Fitzgerald

It was not midnight, and I was not in Paris.
I was sat on a window sill,
looking at the cars, and the morning light
flittering over the horizon;
a green light flickered on the border
of another world, where the Earth curved away.
Despaired, I sipped my red and closed my eyes.
Squeaky trumpets twirled, tubas bom-bommed,
violins screeched,
and a drum tisshed and ting’d along, filling
a small Parisian bar.
I wondered from the dance floor to the bar itself,
looking at the glittery dresses and coarse suits.

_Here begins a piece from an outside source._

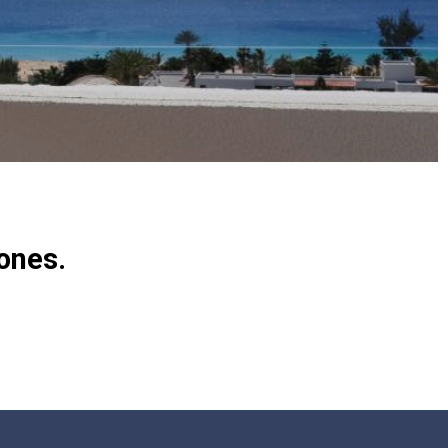
ones.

Whilst I contemplated paying in sterling,
a figure lent next to me, laughing. It was a laugh filled with the joy only
sorrow can bear;
he closed my hand, and bought me a drink. He reached round my shoulders,
and turned me onto a Riviera, somewhere between Marseilles and Italy.
We walked up and down a beach,
in silence. I finished my drink
and he finished a couple.
And from one step to the next, we were in Rhode Island, in West Egg, on mountains,
near the Alps, where we watched others like us;
lovers, out of love and unrequited,
burning into a lucid aether,
that fell from his lips, and
poured out of his fingertips.
I wanted advice, one word,
a compliment, or damnation,
a sentence, or a sound.
But before I could pour another double,
he had wandered off the tops of lonely parasols,
into messy purses, bottles of day old whiskey, and
the asylum, that took his Annabel Lee.
It was bright, when I saw the Volvos
and BMW’s again, the sun was high in the sky,
and the eyes beneath it understood mine.